Available with the demo... regards /jan
> From: Jan Homuth ... > ... > If it were an LJMP how would a return be > possible ? LCALL stores the return address on > the 8051' stack. If you use LJMP there is no > way to "know" where to return to.
Somehow we're speaking past each other out of context. I'm saying: LCALL p ... p: LCALL q RET q: ... RET often may equivalently be written: LCALL p ... p: LJMP q ... q: ... RET Am I yet more clear than mud? The second expression of this same idea requires only enough stack to fit one return address. The first, more naive, expression, wastefully requires enough stack to fit two return addresses. For the example of: #define tbd /* ... */ extern void x(char chx); static inline void c(char chc) { tbd; x(chc); tbd; } static inline void b(char chb) { tbd; c(chb); tbd; } void a(char cha) { tbd; b(cha); tbd; } what I call reasonable is: a: ljmp x I think we saw the tasking.com/ compile instead produce: a: lcall x ret Situations where an 8051 processor behaves better when asked to lcall, ret rather than ljmp are rare.
> return ... as a goto ...
I use that if a subroutine called only once has some good reason to be stored elsewhere, rather than inline.
> Aaaw.. c'mon. Did you also ... abvious ...
Sorry I misunderstood, not on purpose, honestly, I did and I do customarily review all the text of this thread, and my own drafts of my own text, repeatedly before posting. Pat LaVarre
> really should have a #include of the access > header, specifying the one function > externally visible. Either that or a main.
Help. 1) Is there no portable way for 8051 .c to express the idea of an unspecified side effect that should not be omitted? My attempt was: extern void x(char chx); 2) What kind of main do we like, if we need an arg? Surely not the Unix: int main(int argc, char * argv[]) { ...
> > > surprising why? > > > > ... lacked a main, #includes, etc. > > ... > > nop past a jmp spurious ... > > Has to do with controlling data alignment. > ... > > ... "splint -strict" run ... primarily for amusement ...
All clear now thank you.
> references ... fouled up
Sorry this happened, more sorry to hear it bothered you. As yet my news clients cannot simultaneously achieve all of: 1) Available gratis cross-platform (Mac/ Linux/ Windows). 2) Unbroken lines. 3) Correct references. 4) Instant replies. Usually I give up (4), this time I chose perhaps wrongly to give up (3).
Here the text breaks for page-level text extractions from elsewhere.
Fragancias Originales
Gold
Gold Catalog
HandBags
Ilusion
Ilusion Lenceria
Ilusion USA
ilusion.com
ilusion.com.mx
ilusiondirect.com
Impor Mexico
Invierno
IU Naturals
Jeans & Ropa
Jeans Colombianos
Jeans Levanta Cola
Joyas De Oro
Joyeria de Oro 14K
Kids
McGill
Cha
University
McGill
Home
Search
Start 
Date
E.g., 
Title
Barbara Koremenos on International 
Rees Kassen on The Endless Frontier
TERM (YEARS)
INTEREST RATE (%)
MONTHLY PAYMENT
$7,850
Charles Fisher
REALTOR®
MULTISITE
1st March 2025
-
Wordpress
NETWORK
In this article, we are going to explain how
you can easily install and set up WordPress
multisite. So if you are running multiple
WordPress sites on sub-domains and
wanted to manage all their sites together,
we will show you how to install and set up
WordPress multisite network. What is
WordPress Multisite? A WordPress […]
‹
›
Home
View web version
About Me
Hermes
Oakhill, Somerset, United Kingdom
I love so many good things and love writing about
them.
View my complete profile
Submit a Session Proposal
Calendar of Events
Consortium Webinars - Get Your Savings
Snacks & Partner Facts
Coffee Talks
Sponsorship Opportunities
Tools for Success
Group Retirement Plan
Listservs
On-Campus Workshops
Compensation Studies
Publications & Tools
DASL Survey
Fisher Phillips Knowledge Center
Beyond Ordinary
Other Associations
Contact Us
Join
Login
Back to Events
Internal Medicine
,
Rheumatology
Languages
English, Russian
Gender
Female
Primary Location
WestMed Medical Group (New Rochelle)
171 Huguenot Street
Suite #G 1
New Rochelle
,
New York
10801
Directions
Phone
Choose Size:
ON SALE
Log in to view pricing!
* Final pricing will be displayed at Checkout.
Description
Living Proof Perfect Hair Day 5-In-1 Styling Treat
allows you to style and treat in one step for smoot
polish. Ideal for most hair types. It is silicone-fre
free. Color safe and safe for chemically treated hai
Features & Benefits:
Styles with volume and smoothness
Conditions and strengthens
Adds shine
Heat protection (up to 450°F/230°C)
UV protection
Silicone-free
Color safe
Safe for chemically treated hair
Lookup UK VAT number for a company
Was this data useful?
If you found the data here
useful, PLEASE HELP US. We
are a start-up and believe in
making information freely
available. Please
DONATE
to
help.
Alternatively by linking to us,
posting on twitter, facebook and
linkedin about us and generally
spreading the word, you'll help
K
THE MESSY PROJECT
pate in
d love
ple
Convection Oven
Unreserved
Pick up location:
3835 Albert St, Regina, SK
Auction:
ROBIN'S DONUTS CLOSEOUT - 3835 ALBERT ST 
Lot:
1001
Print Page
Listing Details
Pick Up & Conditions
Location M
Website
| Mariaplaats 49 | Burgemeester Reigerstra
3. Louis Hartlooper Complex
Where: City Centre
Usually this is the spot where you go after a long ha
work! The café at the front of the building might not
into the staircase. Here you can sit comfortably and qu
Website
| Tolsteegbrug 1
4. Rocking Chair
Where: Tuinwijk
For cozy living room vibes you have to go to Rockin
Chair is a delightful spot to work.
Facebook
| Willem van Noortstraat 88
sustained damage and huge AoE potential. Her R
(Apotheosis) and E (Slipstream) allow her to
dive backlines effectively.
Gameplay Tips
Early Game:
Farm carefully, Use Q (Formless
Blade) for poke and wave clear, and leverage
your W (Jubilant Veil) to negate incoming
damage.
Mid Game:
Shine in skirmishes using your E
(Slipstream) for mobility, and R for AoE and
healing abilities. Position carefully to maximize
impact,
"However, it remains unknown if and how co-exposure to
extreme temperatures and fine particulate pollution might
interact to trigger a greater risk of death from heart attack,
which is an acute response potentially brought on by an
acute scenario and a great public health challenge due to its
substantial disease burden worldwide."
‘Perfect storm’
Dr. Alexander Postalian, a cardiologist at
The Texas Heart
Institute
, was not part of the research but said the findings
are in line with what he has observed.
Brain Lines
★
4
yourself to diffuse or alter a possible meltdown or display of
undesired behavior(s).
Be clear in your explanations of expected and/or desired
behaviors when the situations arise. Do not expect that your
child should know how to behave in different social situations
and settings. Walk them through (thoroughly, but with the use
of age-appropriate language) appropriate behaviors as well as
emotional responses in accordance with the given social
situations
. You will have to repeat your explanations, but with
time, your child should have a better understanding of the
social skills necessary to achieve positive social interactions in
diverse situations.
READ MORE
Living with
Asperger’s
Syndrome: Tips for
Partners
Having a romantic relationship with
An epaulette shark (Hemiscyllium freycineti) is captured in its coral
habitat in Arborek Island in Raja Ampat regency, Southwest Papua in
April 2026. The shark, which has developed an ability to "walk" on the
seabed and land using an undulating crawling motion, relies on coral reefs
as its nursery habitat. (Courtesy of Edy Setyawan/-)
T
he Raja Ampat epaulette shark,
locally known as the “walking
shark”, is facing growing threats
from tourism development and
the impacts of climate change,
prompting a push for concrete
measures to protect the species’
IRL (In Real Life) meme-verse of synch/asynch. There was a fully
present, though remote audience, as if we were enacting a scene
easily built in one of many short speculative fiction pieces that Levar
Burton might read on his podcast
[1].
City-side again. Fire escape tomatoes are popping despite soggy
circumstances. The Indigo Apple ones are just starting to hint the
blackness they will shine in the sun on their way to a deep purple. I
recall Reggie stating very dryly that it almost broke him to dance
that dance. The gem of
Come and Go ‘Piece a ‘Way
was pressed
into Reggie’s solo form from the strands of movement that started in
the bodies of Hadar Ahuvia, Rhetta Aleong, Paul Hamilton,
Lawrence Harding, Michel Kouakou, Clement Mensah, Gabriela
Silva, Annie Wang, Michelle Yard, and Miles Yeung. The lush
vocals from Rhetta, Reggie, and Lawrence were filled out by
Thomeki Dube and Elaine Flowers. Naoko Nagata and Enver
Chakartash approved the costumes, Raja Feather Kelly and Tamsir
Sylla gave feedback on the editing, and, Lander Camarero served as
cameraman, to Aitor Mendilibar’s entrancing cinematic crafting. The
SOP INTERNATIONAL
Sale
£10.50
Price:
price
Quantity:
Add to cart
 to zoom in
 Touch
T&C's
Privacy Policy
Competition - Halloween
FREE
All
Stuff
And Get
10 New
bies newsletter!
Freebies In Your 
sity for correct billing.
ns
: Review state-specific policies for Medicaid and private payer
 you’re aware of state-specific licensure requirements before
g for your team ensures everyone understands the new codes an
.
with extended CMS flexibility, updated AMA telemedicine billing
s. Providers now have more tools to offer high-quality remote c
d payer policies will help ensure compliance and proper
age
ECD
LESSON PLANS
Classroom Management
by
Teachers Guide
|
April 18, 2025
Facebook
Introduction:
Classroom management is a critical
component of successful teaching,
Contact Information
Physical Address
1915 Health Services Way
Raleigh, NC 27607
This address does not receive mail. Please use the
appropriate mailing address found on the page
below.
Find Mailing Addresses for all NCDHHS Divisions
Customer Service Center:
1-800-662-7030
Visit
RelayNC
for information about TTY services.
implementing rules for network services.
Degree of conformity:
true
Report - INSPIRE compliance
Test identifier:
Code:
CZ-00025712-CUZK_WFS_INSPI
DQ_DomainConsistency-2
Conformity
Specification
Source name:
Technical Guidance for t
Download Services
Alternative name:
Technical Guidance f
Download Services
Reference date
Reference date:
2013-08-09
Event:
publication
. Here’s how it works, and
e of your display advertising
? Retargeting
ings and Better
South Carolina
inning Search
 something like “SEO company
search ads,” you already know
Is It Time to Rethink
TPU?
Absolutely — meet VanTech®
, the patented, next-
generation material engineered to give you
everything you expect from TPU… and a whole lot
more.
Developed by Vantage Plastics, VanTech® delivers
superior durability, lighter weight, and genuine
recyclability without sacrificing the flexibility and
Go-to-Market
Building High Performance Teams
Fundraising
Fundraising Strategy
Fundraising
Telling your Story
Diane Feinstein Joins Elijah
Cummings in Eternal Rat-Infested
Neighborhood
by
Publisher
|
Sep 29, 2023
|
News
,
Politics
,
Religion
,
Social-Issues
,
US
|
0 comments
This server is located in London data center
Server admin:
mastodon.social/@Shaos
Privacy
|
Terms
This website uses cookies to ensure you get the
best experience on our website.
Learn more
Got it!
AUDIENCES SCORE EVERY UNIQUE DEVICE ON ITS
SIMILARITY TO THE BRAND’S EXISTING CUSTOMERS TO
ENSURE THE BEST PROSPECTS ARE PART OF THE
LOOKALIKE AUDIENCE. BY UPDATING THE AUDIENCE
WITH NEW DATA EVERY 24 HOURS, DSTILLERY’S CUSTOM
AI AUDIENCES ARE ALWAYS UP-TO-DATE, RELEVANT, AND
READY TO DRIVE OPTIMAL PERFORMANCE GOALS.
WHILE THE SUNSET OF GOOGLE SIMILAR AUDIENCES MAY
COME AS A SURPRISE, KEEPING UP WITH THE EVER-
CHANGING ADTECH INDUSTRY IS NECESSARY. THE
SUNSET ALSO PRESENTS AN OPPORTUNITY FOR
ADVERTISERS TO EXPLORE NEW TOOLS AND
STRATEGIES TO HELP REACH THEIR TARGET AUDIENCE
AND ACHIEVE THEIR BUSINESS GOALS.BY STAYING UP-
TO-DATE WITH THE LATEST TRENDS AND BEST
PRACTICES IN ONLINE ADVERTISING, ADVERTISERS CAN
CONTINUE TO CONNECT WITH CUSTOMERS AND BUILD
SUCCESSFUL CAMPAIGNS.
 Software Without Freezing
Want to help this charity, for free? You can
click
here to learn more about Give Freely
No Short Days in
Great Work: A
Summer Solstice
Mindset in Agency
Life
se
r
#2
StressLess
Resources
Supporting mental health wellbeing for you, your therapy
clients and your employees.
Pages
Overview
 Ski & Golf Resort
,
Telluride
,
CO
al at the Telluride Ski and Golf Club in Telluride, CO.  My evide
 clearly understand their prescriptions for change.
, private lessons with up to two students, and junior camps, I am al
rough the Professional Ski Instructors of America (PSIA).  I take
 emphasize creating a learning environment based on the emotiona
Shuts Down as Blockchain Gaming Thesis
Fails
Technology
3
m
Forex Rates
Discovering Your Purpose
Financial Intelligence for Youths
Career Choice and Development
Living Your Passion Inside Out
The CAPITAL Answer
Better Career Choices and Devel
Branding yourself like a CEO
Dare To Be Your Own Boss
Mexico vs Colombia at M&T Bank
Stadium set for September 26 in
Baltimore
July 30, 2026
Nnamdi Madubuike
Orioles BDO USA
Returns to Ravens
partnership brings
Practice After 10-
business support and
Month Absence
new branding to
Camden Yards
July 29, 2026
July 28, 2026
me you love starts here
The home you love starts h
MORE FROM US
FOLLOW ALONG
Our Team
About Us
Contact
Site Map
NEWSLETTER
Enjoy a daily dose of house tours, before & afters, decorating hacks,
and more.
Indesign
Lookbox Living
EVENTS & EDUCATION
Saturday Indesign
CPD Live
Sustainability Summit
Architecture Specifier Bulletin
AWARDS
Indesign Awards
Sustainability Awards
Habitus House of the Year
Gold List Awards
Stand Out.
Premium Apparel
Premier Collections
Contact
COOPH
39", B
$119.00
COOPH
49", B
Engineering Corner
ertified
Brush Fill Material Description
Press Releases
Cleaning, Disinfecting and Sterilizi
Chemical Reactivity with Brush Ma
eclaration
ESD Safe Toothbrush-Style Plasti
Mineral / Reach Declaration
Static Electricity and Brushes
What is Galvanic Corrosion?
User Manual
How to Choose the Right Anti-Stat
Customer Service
Pat LaVarre
Pat,
A simple matter:

The compiler cannot execute optimization on a call to an external routine of
a different translation unit. (C source module)

This would mean having a feature like 'global call optimization'.
That is a good idea.
Thanks for the inspiration.

Since the compiler does not have a feature x() must be CALL'ed.
(Please do not forget that x() has a parameter that is to be passed. The
compiler has calling conventions that must be used consistently)

I am aware that there is potential for improvement.

Let me ask you a question.
For the code snippet presented, what is the result of the tools available to
you ?



grtnx
/jan




Pat LaVarre <ppaatt@aol.com> schrieb in im Newsbeitrag:
2695edf1.0401120902.534a010@posting.google.com...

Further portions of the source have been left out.